The president was very eloquent in this regard in his speech on March 16, when he stated: “I want to be as direct as possible: the hypocritical speech and the recent actions of the so-called collective West hide hostile geopolitical intentions. They can’t stand—they just can’t stand—that Russia is strong and sovereign, and they won’t forgive us for our independent policy or defending our national interests.” And he added: “Just like in the 1990s and early 2000s, they want to try and take us down. (…) They failed then, and they will fail this time.”
“This victimist discourse that Russians have been persecuted for centuries, that they are always surrounded by enemies, that nobody wants them and that it is better that they fear them before they love them, has been consciously promoted by Putin for all these years”, adds Faraldo.
In the face of this hostility, Russia’s defense is “to claim its role as a world superpower”, which allows it to respond to “the identity traumas of the Russian population, such as humiliation due to the disappearance of the Soviet Union or the burden of oligarchs and corrupt politicians like Boris Yeltsin”, analyzes Eric Pardo, professor of International Relations at the University of Deusto and an expert on Russia and Ukraine.

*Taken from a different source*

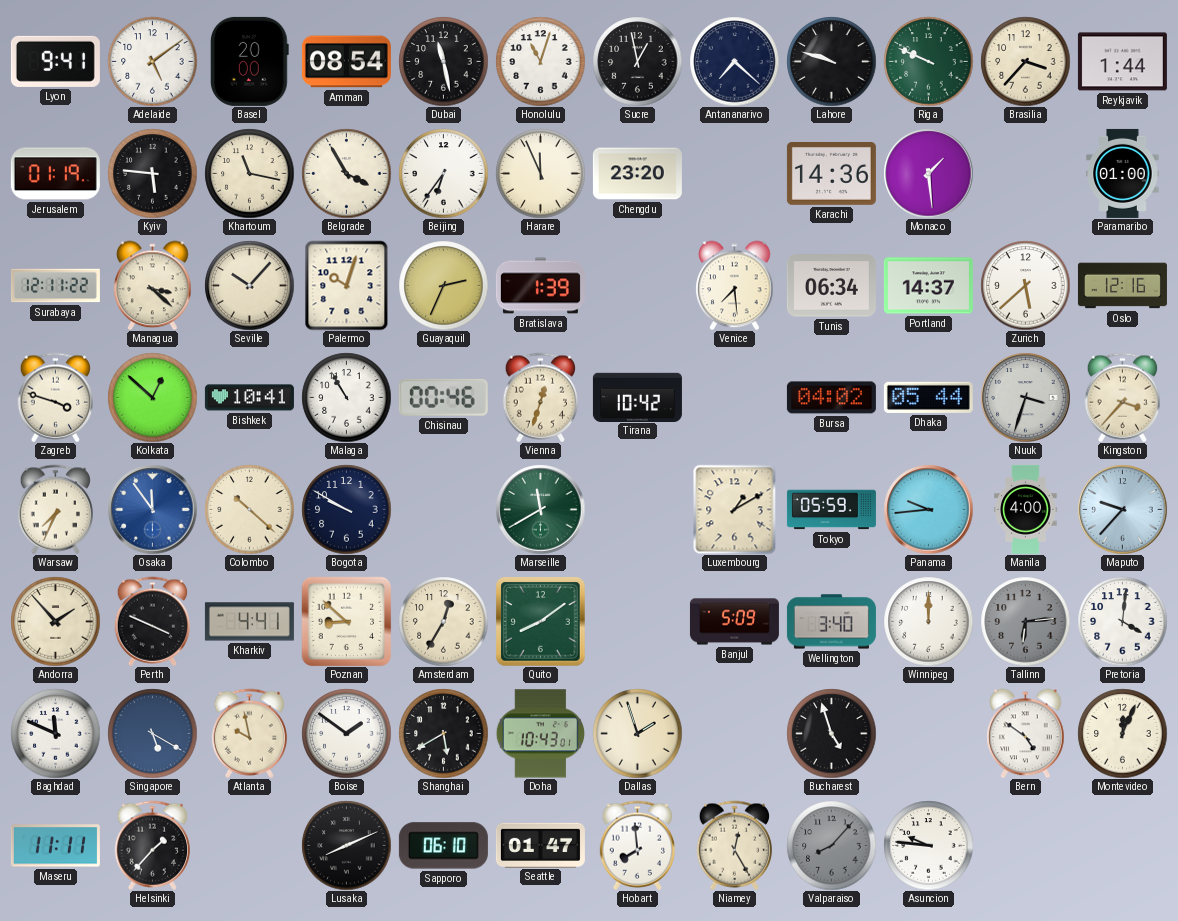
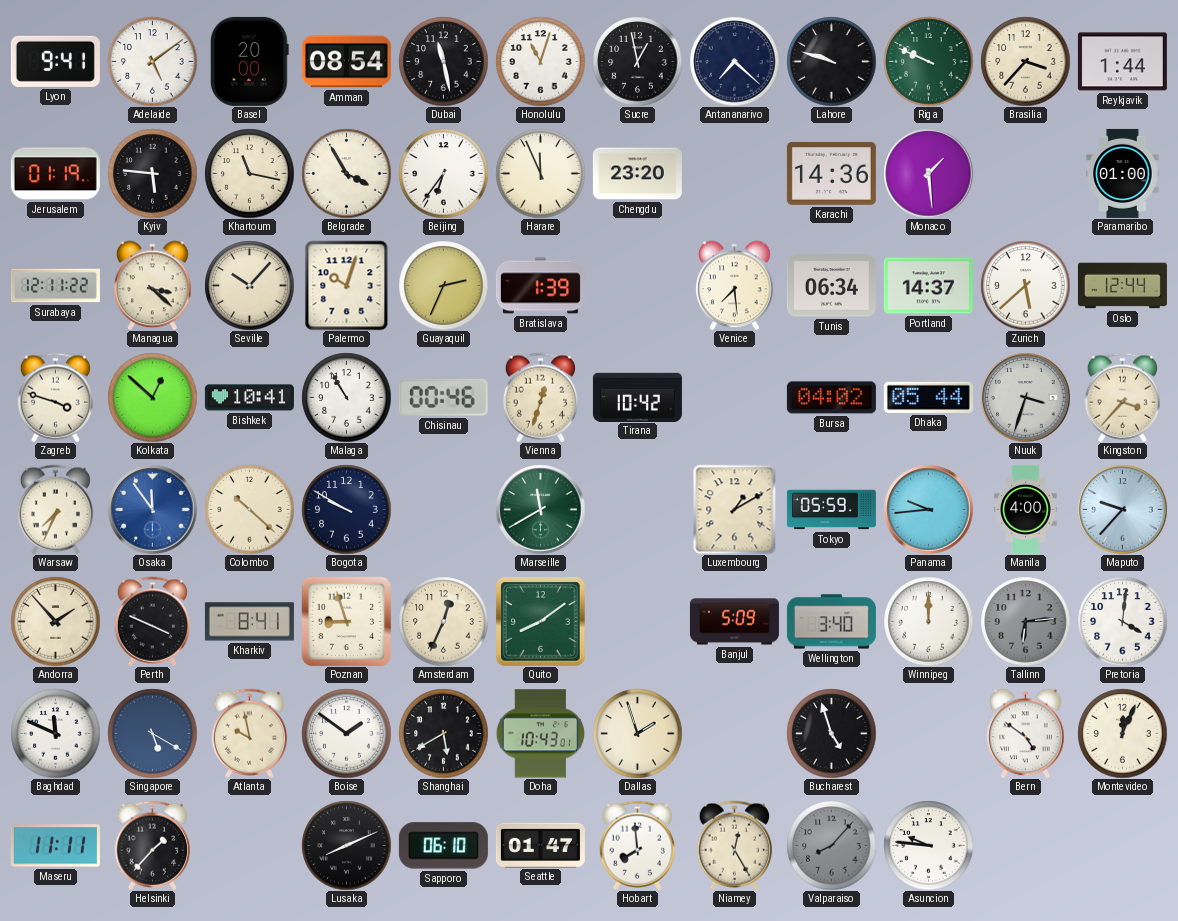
Oslo: 12:16 -> 12:44
Kharkiv: 4:41 -> 8:41
Poznan: 8:52 -> 8:57
Amsterdam: 12:35 -> 12:34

And, ultimately, the defense of the Russian population of the Ukraine against Nazi attacks alludes to the idea of “Russki Mir or the Russian world, which goes beyond what Russia is”, continues Faraldo. “These are Russophones or people who speak Russian or are related to Russian culture, who are found in any part of the world and whom the Russian state will protect.” It is what the historian describes as a “Russified Sovietism to which Russophone nationalists outside the Federation appeal, the same one that has promoted violence on the borders, whether in Ukraine, Georgia or Transnitria.”